# Exercise aim:
Nothing is needed except the lines below that run from the one with "Видео център" through the one with "rches administratives et", repeated exactly.

# Exercise material:
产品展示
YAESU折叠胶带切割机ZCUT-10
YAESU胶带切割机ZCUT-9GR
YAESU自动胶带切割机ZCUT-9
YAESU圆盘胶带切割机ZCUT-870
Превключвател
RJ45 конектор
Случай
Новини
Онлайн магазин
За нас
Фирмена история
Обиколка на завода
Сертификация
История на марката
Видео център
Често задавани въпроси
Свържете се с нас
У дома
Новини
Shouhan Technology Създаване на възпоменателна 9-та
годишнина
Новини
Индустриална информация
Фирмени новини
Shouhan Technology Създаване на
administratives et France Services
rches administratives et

---

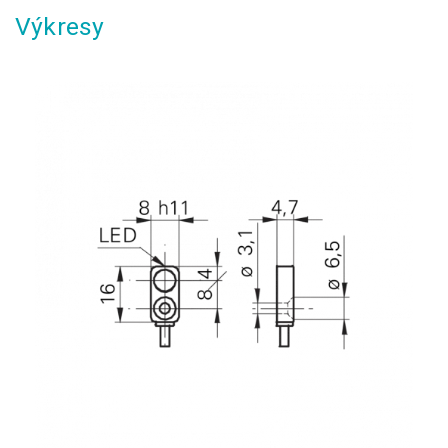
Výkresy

# Solved problem:
Видео център
Често задавани въпроси
Свържете се с нас
У дома
Новини
Shouhan Technology Създаване на възпоменателна 9-та
годишнина
Новини
Индустриална информация
Фирмени новини
Shouhan Technology Създаване на
administratives et France Services
rches administratives et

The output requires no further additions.